Social - Urbain MAJ mardi 27 février 2018

Note accordée au livre: 4 sur 5

Grand format
Inédit

Tout public

Prix: 18 €

Jess Kaan
Paris : Lajouanie, septembre 2017
276 p. ; 19 x 13 cm
ISBN 978-2-37047-084-3
Coll. "Roman policier, mais pas que"

Faits divers dans les Hauts-de-France

Quatre punks (deux gars, deux filles) débarquent à Auchel, cité des Hauts-de-France, pour picoler, zoner et faire chier le monde. Seulement, comme aurait pu dire un personnage incarné par Clint Eastwood : "la taquinerie, c'est bien gentil, mais faut pas emmerder n'importe qui" (d'accord, Clint Eastwood aurait plutôt dit : "shut up, fucking bastard", mais j'avais envie d'un peu de poésie).
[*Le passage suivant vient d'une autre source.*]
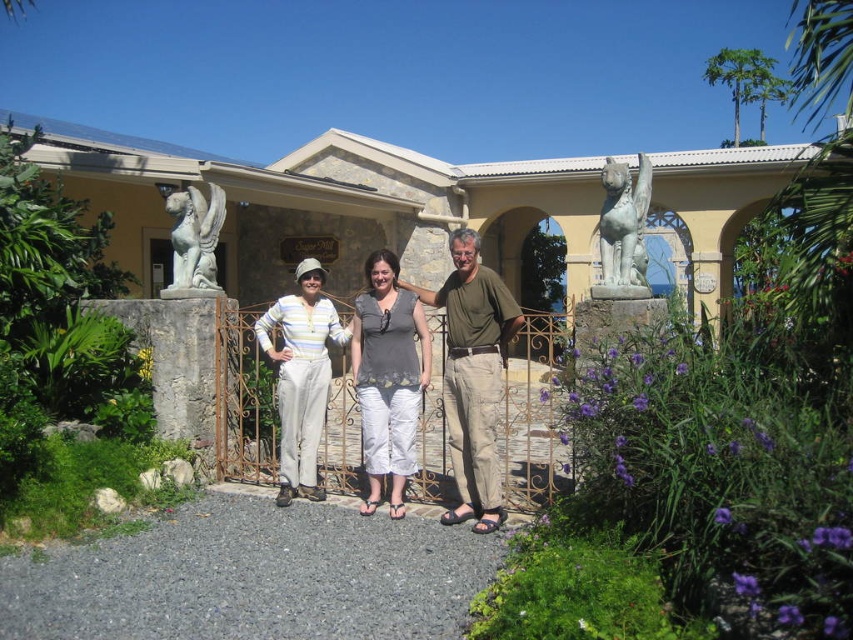 You are a photographer setting up for a group photo at the classical building with arches. You need to ensure that the purple matte flowers at center and the white striped pants at center are both visible in the shot. Based on their heights, which object should you adjust your camera angle to focus on first?

The purple matte flowers at center is shorter than white striped pants at center, so you should focus on the purple matte flowers at center first to ensure they are in frame before adjusting for the taller white striped pants at center.

You are a photographer setting up a shot for the three people in front of the classical building. You want to ensure that the purple matte flowers at center and the white striped pants at center are both in focus. Given that your camera has a depth of field that can cover 6 feet, will both objects be in focus?

The purple matte flowers at center and white striped pants at center are 6.38 feet apart. Since the distance between them exceeds the camera depth of field of 6 feet, they cannot both be in focus simultaneously.

You are a photographer setting up a shot for the three people in front of the classical building. You need to ensure that the purple matte flowers at center and the white striped pants at center are both visible in the frame. Based on their sizes, which object should you prioritize keeping in the frame if you have to adjust the camera angle slightly?

The purple matte flowers at center is smaller in width than the white striped pants at center, so you should prioritize keeping the white striped pants at center in the frame since it is larger and more likely to remain visible even with slight adjustments.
Toujours est-il qu'on ne sait pas bien qui les punks ont eu la mauvaise idée d'emmerder, mais le fait est que par un froid matin d'hiver, on a retrouvé l'un d'eux en train de cramer dans le cimetière tandis que les trois autres, on ne les a pas retrouvés du tout.
Chargé de l'enquête, Philippe Demeyer, flic blasé, taiseux aux airs de dur à cuir, se cogne pour adjoint le jeunot Boris Lisziak, fraîchement sortie de l'école, autant dire pas encore irrespectueux des usages du manuel au profit de ceux du terrain, et un peu frileux (même devant le corps surchauffé d'une victime que son meurtrier a transformé en torche humaine) quant au comportement à adopter avec son partenaire. Le duo, se voit rapidement affublé d'un officier de police du patelin, lieutenant Fazuras (Garance de son prénom), jeune femme débrouillarde et décidée qui kiffe son job. Bientôt une seconde affaire vient empiéter sur les plates-bandes de la première : le cadavre endommagé (c'est rien de le dire) d'une étudiante en droit nommée Sarah Vignard...
Avec Punk friction, Jess Kaan nous parle d'une région qu'il connaît bien, une région en proie aux difficultés, abandonnée, parfois montrée du doigt, raillée, mais qui s'obstine à tenir debout face à un monde où l'économie n'est plus basée sur le prix de la tonne de charbon mais sur celui d'une projection de dividendes pour actionnaires aux cœurs étouffés par la taille de leur portefeuille. L'auteur, sous couvert d'un genre littéraire de divertissement, le roman policier (et je l'en remercie), dresse ici une critique acerbe d'une société où la frustration, la solitude, le sentiment de rejet, la haine, la méfiance (malheureusement à juste titre), la perte du rationnel, le manque de repère d'une jeunesse tellement blasée de tout avant de n'avoir rien vécu qu'elle ne connaît même pas le goût du désespoir, côtoie une police composée d'hommes et de femmes qui essaient tant bien que mal de faire leur boulot, sans moyen, sans effectif, sans être craint (y compris par les caïds d'opérette). Une police qui ne trouve plus dans les rues ni respect ni compassion, qui évolue sans soutien d'une hiérarchie qui ne pense qu'à sa carrière, sans aide ni écoute d'une classe politique pour qui une réélection est plus importante que de réaffirmer le pouvoir et la présence de l'État dans chaque région, département, ville, quartier, cité du pays. Au milieu de ce jardin où ne poussent en majorité que les mauvaises herbes, les chardons et les orties, quelques fleurs parviennent à se hisser au-dessus du niveau de la merde. Des fleurs étudiantes, des fleurs flics, bref des fleurs sauvages (puisque manifestement la civilisation a tourné au fiasco), de celles qui tentent de rêver, de vivre, d'aimer, même si elle savent que c'est ce qui leur vaudra peut être d'être piétinées.

Citation

Quatre paumés du Nord, le genre de gosses comme il en existe des milliers, une génération sacrifiée par un système à bout de souffle. Enfants cassés, enfants broyés par des rouages socio-économiques les dépassant. Difficultés familiales au sein de tribus éclatées, borderline, échec scolaire lié à leur différence, aucune perspective et aucune possibilité de rémission : le quatuor avait fini à la rue où les tentations s'avéraient nombreuses.